Vergaberechtsverstoß: Rückzahlung von Fördermitteln!

Ungeachtet möglicher Schwierigkeiten, Vergabeverfahren ordnungsgemäß vorzubereiten, durchzuführen und zu einem Ende zu bringen, drohen öffentlichen Auftraggebern auch nach längerer Zeit weit erheblichere Konsequenzen, wenn öffentliche Fördermittel genutzt wurden.

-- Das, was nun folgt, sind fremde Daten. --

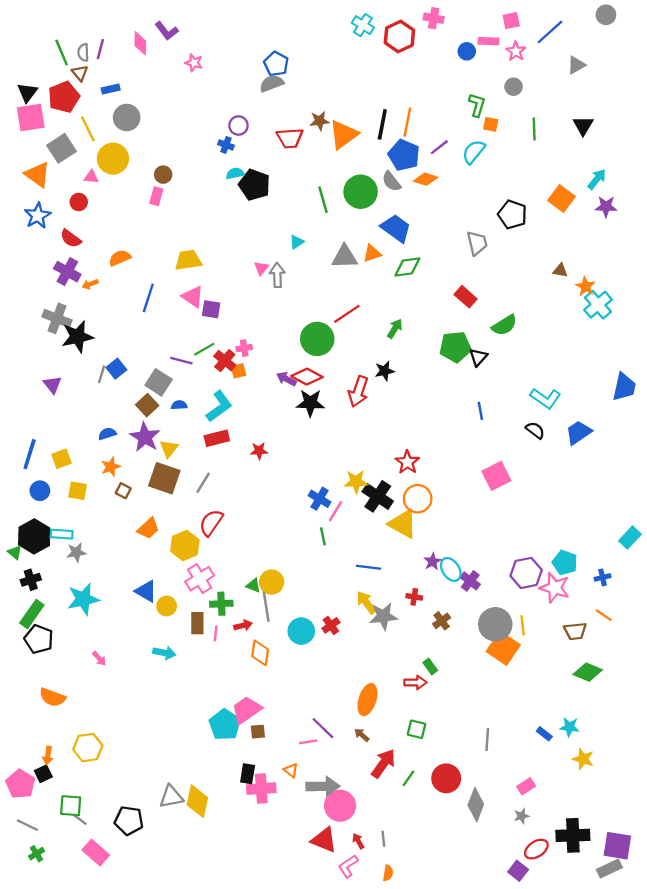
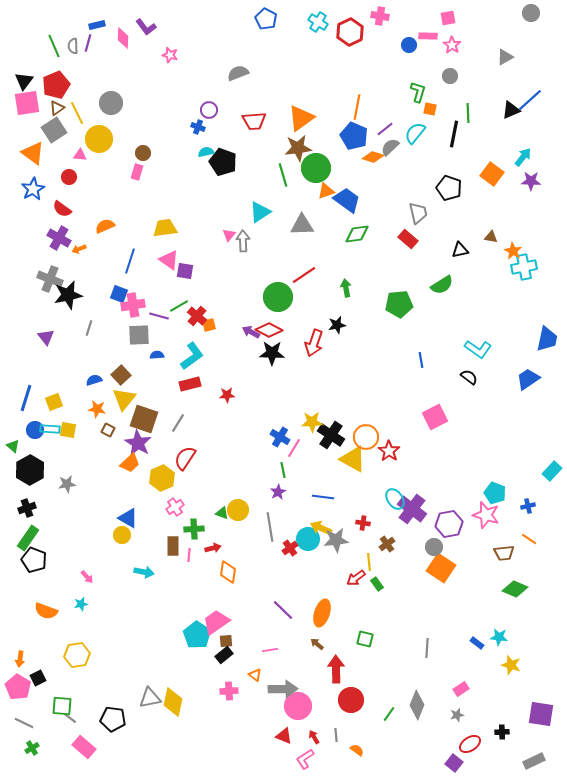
blue line: (550, 32) -> (530, 100), moved
blue pentagon: (276, 64) -> (266, 19), moved
brown triangle: (80, 73) -> (57, 108), moved, turned 35
blue rectangle: (111, 89) -> (97, 25), moved
brown star: (320, 121) -> (298, 148), moved, size x1.5
black line: (382, 124) -> (454, 134), moved
black triangle: (583, 126) -> (511, 110), turned 36
gray semicircle: (391, 181) -> (390, 147), moved, turned 84
cyan triangle: (297, 242) -> (260, 212), size x1.6
orange triangle: (372, 253) -> (326, 191), moved
red rectangle: (466, 297) -> (408, 239), moved
cyan cross: (598, 305) -> (524, 267), turned 30
green arrow: (395, 329) -> (346, 288), turned -42
pink cross: (244, 348) -> (133, 305), moved, size x1.6
black triangle: (478, 357) -> (460, 250), moved, turned 36
blue square: (116, 369) -> (119, 294), moved, turned -30
gray square: (159, 382) -> (139, 335), turned -35
brown square: (147, 405) -> (121, 375), moved
blue trapezoid: (579, 433) -> (528, 379), moved
purple star: (145, 437) -> (138, 443), moved
yellow triangle: (169, 448) -> (124, 399), moved, size x1.4
red star: (407, 462) -> (389, 451), moved
orange star: (111, 467) -> (97, 409), turned 30
cyan rectangle: (62, 534) -> (50, 429), moved
green triangle: (15, 552) -> (13, 446), moved
purple star: (432, 561) -> (278, 492), moved
purple hexagon: (526, 573) -> (449, 524), moved
pink cross: (200, 579) -> (175, 507), size x0.7
purple cross: (470, 581) -> (412, 509), size x1.6
cyan star: (83, 599) -> (81, 604), moved, size x0.5
yellow arrow: (366, 603) -> (321, 528), turned -30
gray line: (266, 605) -> (270, 527), moved
yellow circle: (167, 606) -> (122, 535), moved
gray circle: (495, 624) -> (434, 547), size x0.6
yellow line: (523, 625) -> (369, 562), moved
cyan circle: (301, 631) -> (308, 539), moved
red arrow: (415, 682) -> (356, 578), moved, turned 144
purple line: (323, 728) -> (283, 610), moved
orange arrow: (48, 756) -> (20, 659), moved
red arrow: (383, 763) -> (336, 669), turned -36
black rectangle: (248, 774) -> (224, 655), moved, turned 42
green line: (409, 778) -> (389, 714), moved
red circle: (446, 778) -> (351, 700), moved
pink cross: (261, 789) -> (229, 691), size x0.7
black cross: (573, 835) -> (502, 732), size x0.5
red triangle: (324, 840) -> (284, 736), size x0.7
purple square: (617, 846) -> (541, 714), moved
orange semicircle: (388, 873) -> (357, 750), moved, turned -64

So hatte eine Gemeinde für die Beschaffung eines Einsatzfahrzeuges für die öffentliche Feuerwehr oberhalb der EU-Schwellenwerte Fördermittel beantragt und in Höhe von 58.000,00 € bewilligt bekommen. Im Zuwendungsbescheid war darauf hingewiesen worden, dass die Vorschriften zur Vergabe von Aufträgen ausnahmslos einzuhalten sind. Nachdem der Auftrag an ein mittelständisches Unternehmen vergeben und die Fördermittelsumme ausgezahlt worden war, wurde die Verwendung dieser einer stichprobenartigen Prüfung durch die Zuwendungsbehörde unterzogen.

Nach der Prüfung stand fest, dass der gesamte Beschaffungsgegenstand nur in einem Los zusammengefasst worden war, obwohl sich aus dem Leistungsverzeichnis eine mögliche losweise Aufteilung in Fahrgestell, feuerwehrtechnischen Aufbau und Beladung ergab. Auch in der Bekanntmachung war unter dem Punkt „Aufteilung des Auftrags in Lose“ ein „Nein“ vermerkt. Eine Begründung für die Erforderlichkeit einer Gesamtvergabe fand sich in den Vergabeunterlagen der Gemeinde nicht. Aufgrund der unterbliebenen Aufteilung in Lose stand für die Fördermittelbehörde ein schwerer Vergaberechtsvorstoß fest, weshalb sie 25% der Zuwendungssumme zurückforderte.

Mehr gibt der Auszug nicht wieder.